The point is, don't lose hope if your child or friend leaves and goes back several times. Everyone has a different exit process and you must respect their unique journey. I was always looking for someone who would respect ME as an individual person (because in the cult all individual choice and freedom is completely eroded) and wouldn't just say something like: DUH. Just LEAVE your church already, isn't it obvious you're in a cult?????

I know this might sound weird but I actually NEEDED some kind of control and ownership over how and when I left.  I needed freedom to choose how and when I exited the church. I had no freewill in the cult so making the choice to leave needed to be MY choice. It needed to be about me taking back some personal dignity and sense of self for MYSELF.

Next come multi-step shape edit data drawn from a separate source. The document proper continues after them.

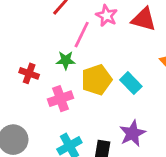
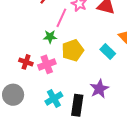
red cross: (29, 73) -> (26, 62), moved
cyan rectangle: (131, 83) -> (108, 51), moved

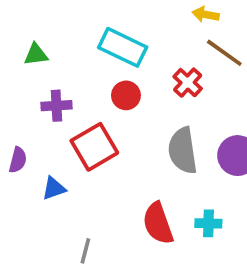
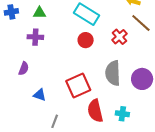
purple cross: (56, 106) -> (35, 37), moved
red square: (94, 147) -> (78, 85), moved
blue triangle: (54, 188) -> (40, 95), moved, turned 32

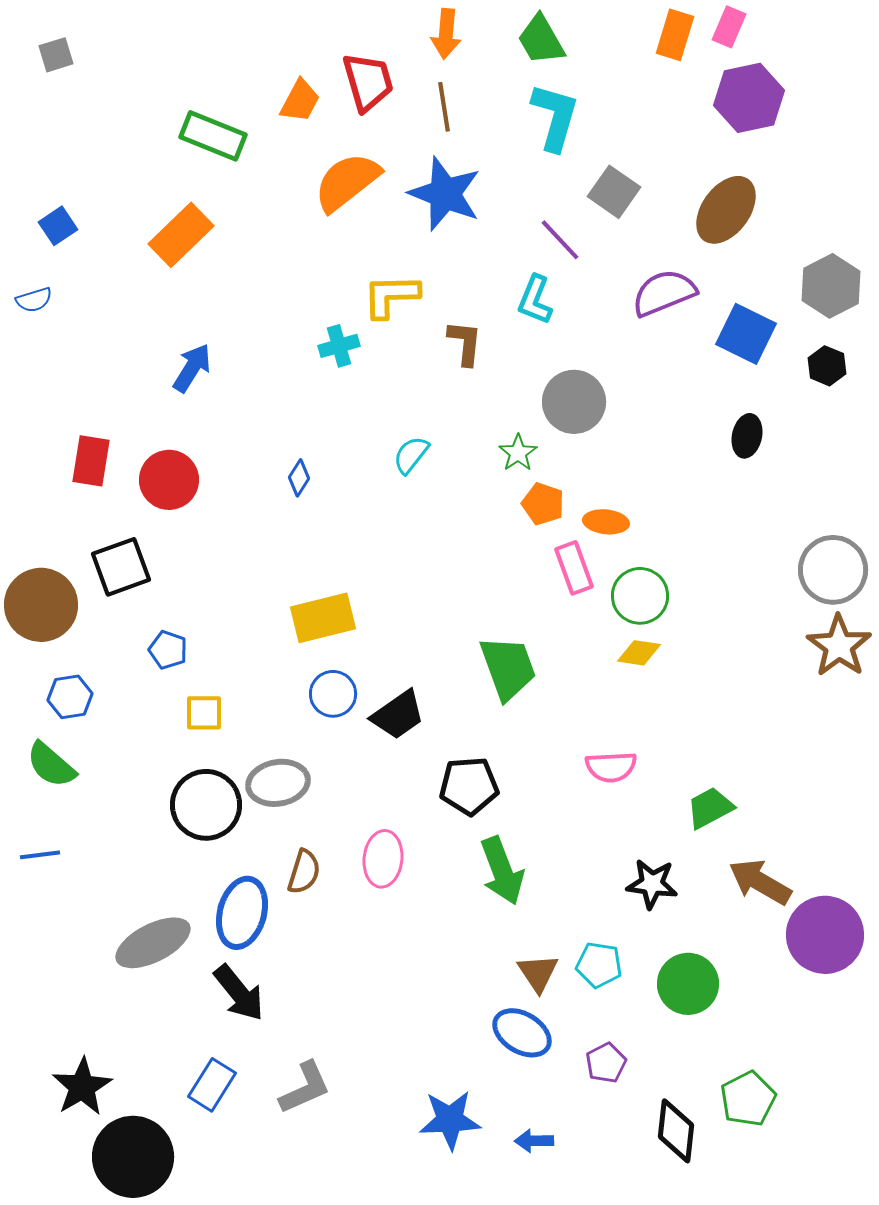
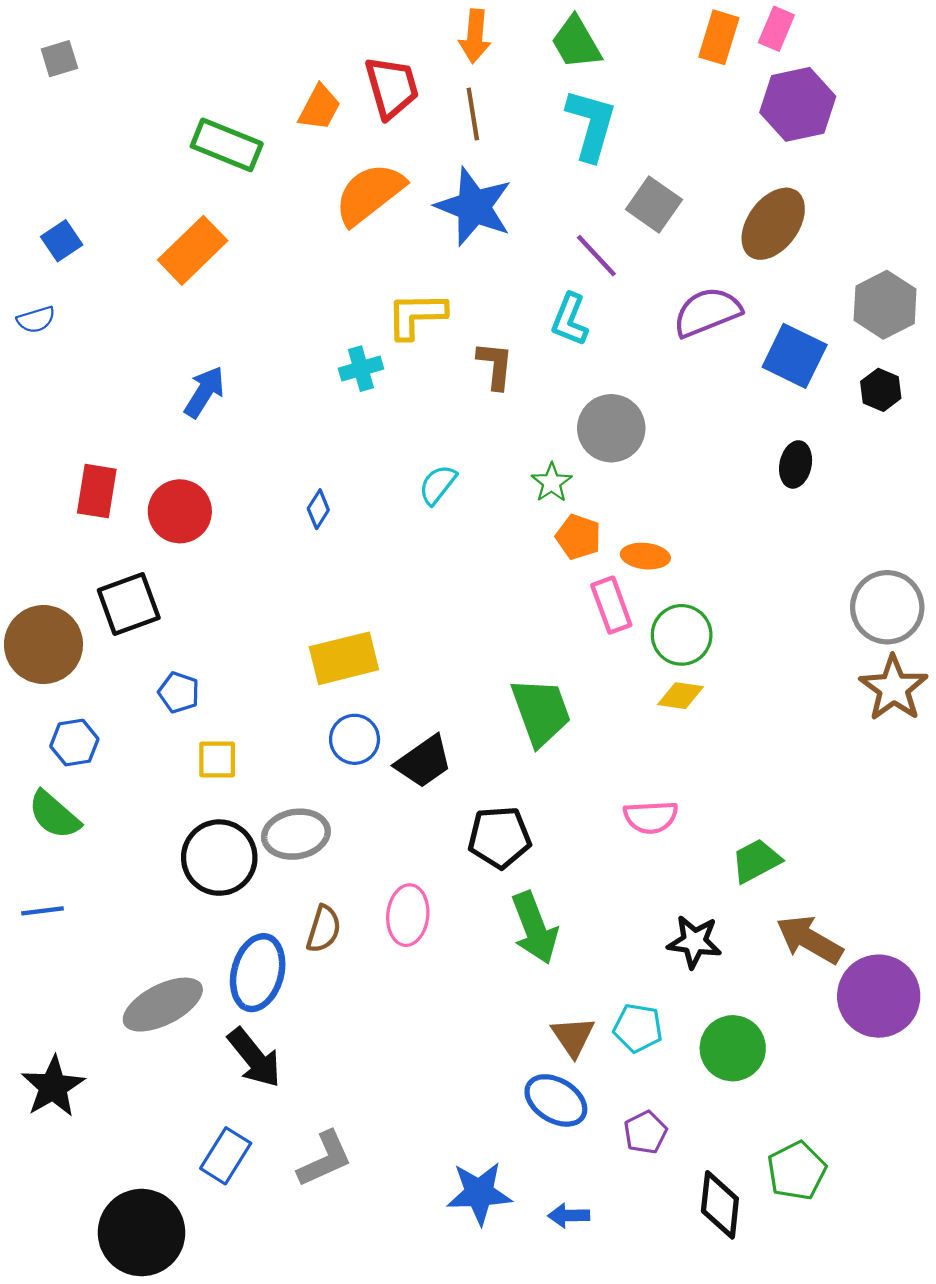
black star: (82, 1087) -> (53, 1087), moved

I didn't need th gawking and super-curious questions of people on the outside. I just needed somewhere to go.I needed people who were non-judgmental. I'd experienced so much judgment and condemnation inside the cult that I was very sensitive to it---even from well-meaning people who were trying to help me.

I didn't WANT allies who were just a leeeetle too eager to "rescue" me, who would make a big scene, embarrass me or ask all kinds of questions and try to get the juicy details.

Lastly, when a cult-member finally DOES leave for good, they will probably experience quite a bit of withdrawal and shame. They will wonder how and why they got involved in such a harmful group. They will need quiet and anonymity. They will probably need help with basic things like housing, a job and maybe even driver's Ed. Depending on how strict and reclusive their cult was, a newly escaped member will need at least two years of ongoing support.

It's never ever easy to leave a cult or abusive relationship but with when there is outside support, it is POSSIBLE.